Here are some work-in-progress images of today’s painting, Chorus Line. I’ve been asked about my process for this peacock feather-inspired series, and I think this collage sums it up.
As a painter, especially one who has a background in painting realism, the appeal of abstraction is the spontaneity of it. You have to surrender to the flow, live in the moment & really listen to your intuition. Depending on the artist, this can either be therapeutic, or terrifying!
Quite frankly, this method of pushing & pulling paint, building the image up in layers, is actually my natural way of working.
Except for rare occasions when the project calls for it, I prefer not to start with a precise drawing, but to lay in blocks of colour as I establish the composition. Then I refine & refine … and the longer I hang on to my reference photos, the more realistic the painting will be in the end.
If I’m feeling bold and confident, I ditch the reference photos earlier, and let the painting take me on a journey of discovery. I love ending up somewhere I could never have predicted … it’s in those exciting moments where you’re off the map – when you take on great risk (like when I glazed quinacridone violet over phalo green in the center image above) – that amazing, new things show up on the canvas.
There’s a painter’s high that happens when you paint intuitively, and it works out … that feeling of achievement, of having CREATED something original.

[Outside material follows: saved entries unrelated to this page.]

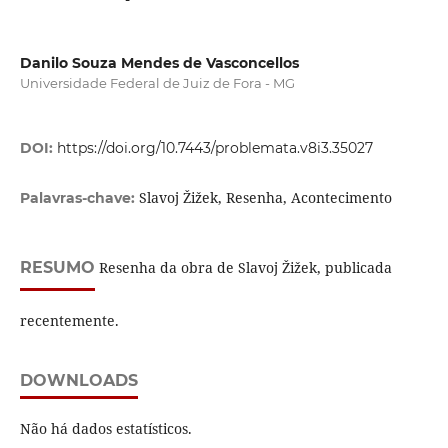
Danilo Souza Mendes de Vasconcellos
Universidade Federal de Juiz de Fora - MG
DOI:
https://doi.org/10.7443/problemata.v8i3.35027
Slavoj Žižek, Resenha, Acontecimento
Palavras-chave:
RESUMO
Resenha da obra de Slavoj Žižek, publicada
recentemente.
DOWNLOADS
Não há dados estatísticos.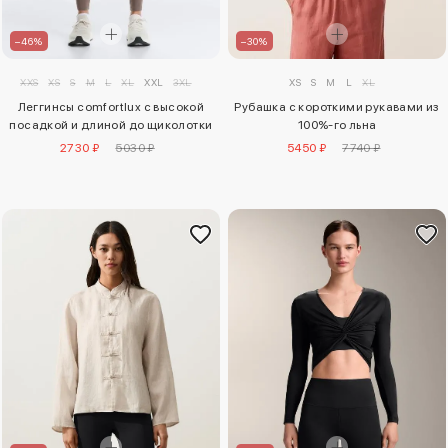
–46%
–30%
XXS
XS
S
M
L
XL
XXL
3XL
XS
S
M
L
XL
Леггинсы comfortlux с высокой
Рубашка с короткими рукавами из
посадкой и длиной до щиколотки
100%-го льна
2730 ₽
5030 ₽
5450 ₽
7740 ₽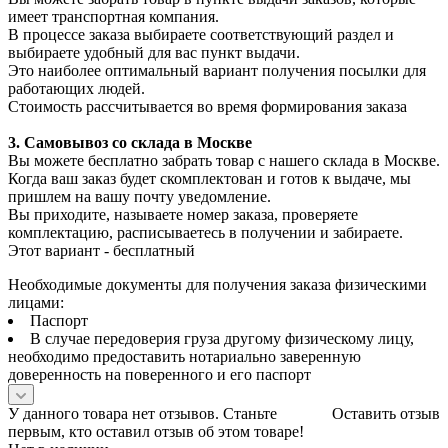
имеет транспортная компания.
В процессе заказа выбираете соответствующий раздел и
выбираете удобный для вас пункт выдачи.
Это наиболее оптимальный вариант получения посылки для
работающих людей.
Стоимость рассчитывается во время формирования заказа
3. С
амовывоз
со склада в Москве
Вы можете бесплатно забрать товар с нашего склада в Москве.
Когда ваш заказ будет скомплектован и готов к выдаче, мы
пришлем на вашу почту уведомление.
Вы приходите, называете номер заказа, проверяете
комплектацию, расписываетесь в получении и забираете.
Этот вариант - бесплатный
Необходимые документы для получения заказа физическими
лицами:
Паспорт
В случае передоверия груза другому физическому лицу,
необходимо предоставить нотариально заверенную
доверенность на поверенного и его паспорт
У данного товара нет отзывов. Станьте
Оставить отзыв
первым, кто оставил отзыв об этом товаре!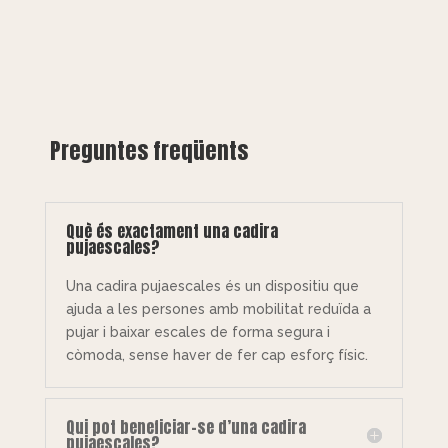
Preguntes freqüents
Què és exactament una cadira
pujaescales?
Una cadira pujaescales és un dispositiu que
ajuda a les persones amb mobilitat reduïda a
pujar i baixar escales de forma segura i
còmoda, sense haver de fer cap esforç físic.
Qui pot beneficiar-se d’una cadira
pujaescales?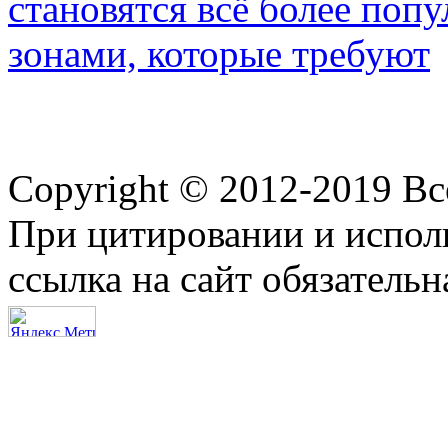
становятся всё более по
зонами, которые требуют
Copyright © 2012-2019 В
При цитировании и испол
ссылка на сайт обязательн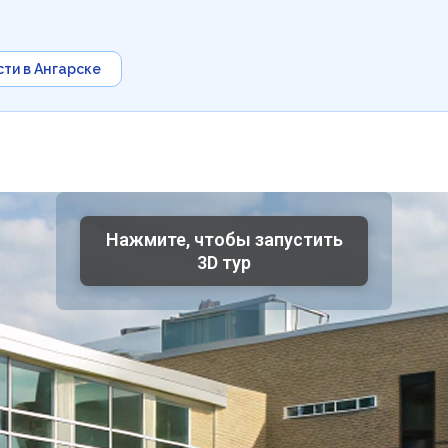
ти в Ангарске
Нажмите, чтобы запустить
3D тур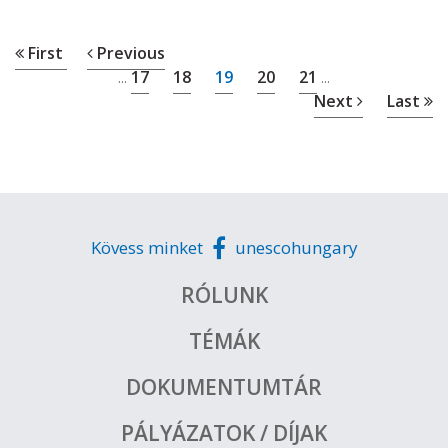
First
Previous
17
18
19
20
21
...
...
Next
Last
Kövess minket
unescohungary
RÓLUNK
TÉMÁK
DOKUMENTUMTÁR
PÁLYÁZATOK / DÍJAK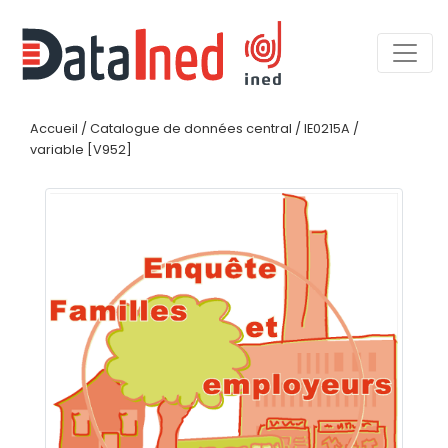
Accueil
/
Catalogue de données central
/
IE0215A
/
variable [V952]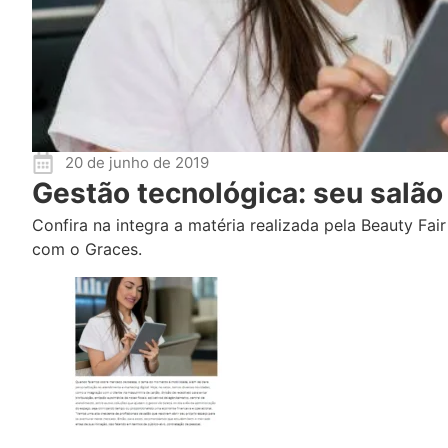
20 de junho de 2019
Gestão tecnológica: seu salão
Confira na integra a matéria realizada pela Beauty Fa
com o Graces.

With realism, there is a smug satisfaction from having developed the skills to be able to translate a 3D image or even just a concept, into a 2D painting, using your brushes & paint. The longer you work at it, the better an illusionist you become.
But with abstraction, the lines of reality that you were clinging to to control the chaos, are no longer there … the safety net is gone, the boundries are gone … you can go anywhere!

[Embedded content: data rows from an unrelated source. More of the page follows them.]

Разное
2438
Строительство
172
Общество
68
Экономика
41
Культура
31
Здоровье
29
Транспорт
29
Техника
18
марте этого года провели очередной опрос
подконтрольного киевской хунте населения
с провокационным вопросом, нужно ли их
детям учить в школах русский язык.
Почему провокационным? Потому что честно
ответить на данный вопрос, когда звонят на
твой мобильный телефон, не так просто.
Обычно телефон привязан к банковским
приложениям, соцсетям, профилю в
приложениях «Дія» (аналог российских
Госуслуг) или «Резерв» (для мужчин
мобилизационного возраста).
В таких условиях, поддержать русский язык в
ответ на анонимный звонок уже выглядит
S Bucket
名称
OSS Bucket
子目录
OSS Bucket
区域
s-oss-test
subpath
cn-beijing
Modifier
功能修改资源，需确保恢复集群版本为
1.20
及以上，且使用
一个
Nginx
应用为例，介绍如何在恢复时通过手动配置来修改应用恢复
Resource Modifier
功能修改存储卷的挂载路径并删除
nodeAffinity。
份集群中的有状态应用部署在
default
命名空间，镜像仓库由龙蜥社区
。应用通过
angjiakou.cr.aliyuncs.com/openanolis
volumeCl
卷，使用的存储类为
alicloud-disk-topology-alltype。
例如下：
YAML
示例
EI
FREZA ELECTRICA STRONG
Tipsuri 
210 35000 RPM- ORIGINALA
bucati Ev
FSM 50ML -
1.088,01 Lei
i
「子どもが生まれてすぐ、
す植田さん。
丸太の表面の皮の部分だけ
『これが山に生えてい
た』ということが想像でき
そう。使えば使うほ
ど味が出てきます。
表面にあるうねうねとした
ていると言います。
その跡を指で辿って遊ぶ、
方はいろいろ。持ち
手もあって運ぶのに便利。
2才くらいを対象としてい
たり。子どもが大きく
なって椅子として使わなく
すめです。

The elements & principles of design remain the same, so if you have a firm grip on them, you can go back & forth between realism and abstraction at will, or by whimsy.
They are after all, just the alphabet of this language of painting … not the message.
I may not bring this painting to Art in the Park Oakville, I worked on my booth layout yesterday & this one did not make it in.
However, if you’re interested in it, let me know, I can always bring it along.